◆ PROBLEM DESCRIPTION
A single number is wanted: how many lines of the data below include the string "free"?

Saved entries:
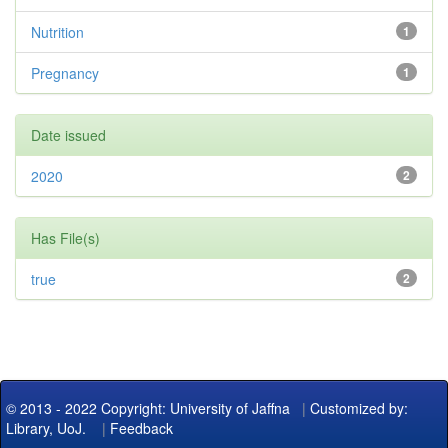
Nutrition
1
Pregnancy
1
Date issued
2020
2
Has File(s)
true
2
© 2013 - 2022 Copyright: University of Jaffna
|
Customized by:
Library, UoJ.
|
Feedback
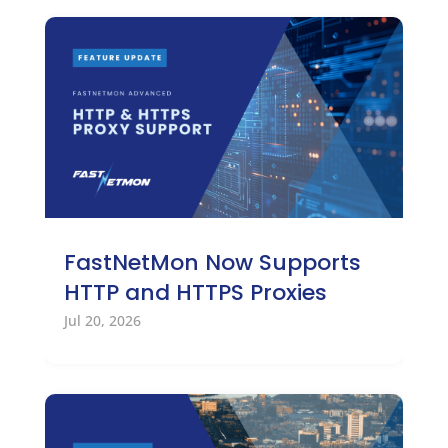
FastNetMon Now Supports
HTTP and HTTPS Proxies
Jul 20, 2026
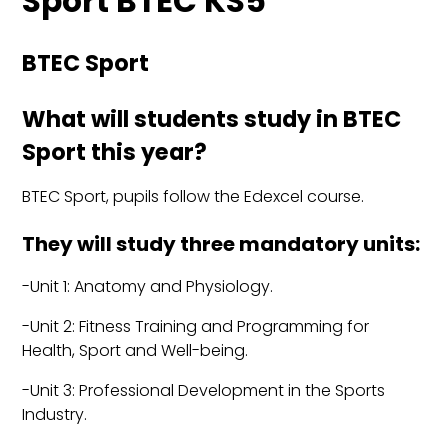
Sport BTEC KS5
BTEC Sport
What will students study in BTEC
Sport this year?
BTEC Sport, pupils follow the Edexcel course.
They will study three mandatory units:
-Unit 1: Anatomy and Physiology.
-Unit 2: Fitness Training and Programming for
Health, Sport and Well-being.
-Unit 3: Professional Development in the Sports
Industry.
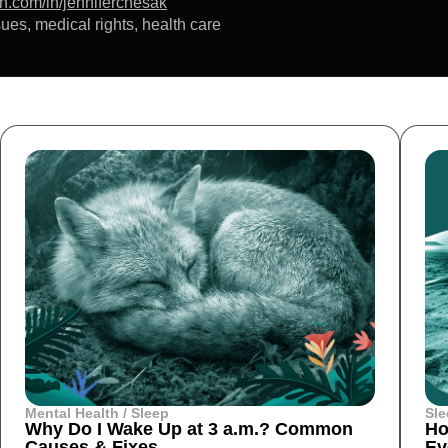
in.com/in/jenniferchesak
ues, medical rights, health care
Mental Health / Sleep
Sle
Why Do I Wake Up at 3 a.m.? Common
Ho
Causes & Fixes
Ev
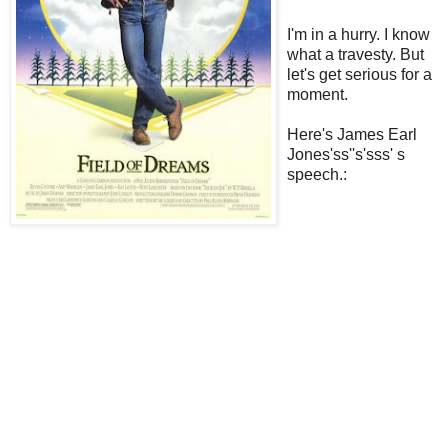
I'm in a hurry. I know
what a travesty. But
let's get serious for a
moment.
Here's James Earl
Jones'ss''s'sss' s
speech.:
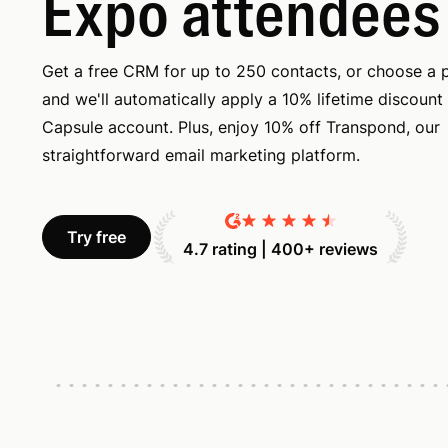
Expo attendees
Get a free CRM for up to 250 contacts, or choose a 
and we'll automatically apply a 10% lifetime discount
Capsule account. Plus, enjoy 10% off Transpond, our
straightforward email marketing platform.
Try free
4.7 rating | 400+ reviews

◆ ANSWER TO THE PROBLEM
2